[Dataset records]
* * * * * * * * *

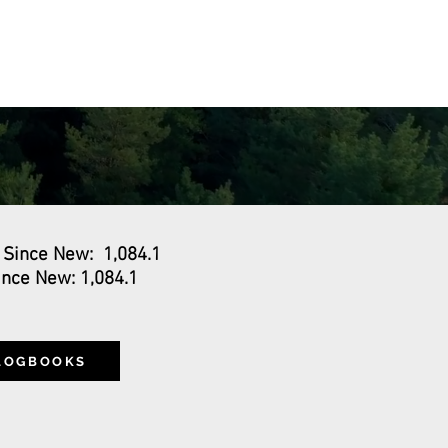
VENTS
ABOUT
CONTACT
 Since New: 1,084.1
nce New: 1,084.1
0
 LOGBOOKS
S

* * * * * * * * *

> [ABOUT THIS EXERCISE]
Once the pictures are set aside, repeat the remaining data word for word.

> [EXERCISE SOLUTION]
VENTS
ABOUT
CONTACT
 Since New: 1,084.1
nce New: 1,084.1
0
 LOGBOOKS
S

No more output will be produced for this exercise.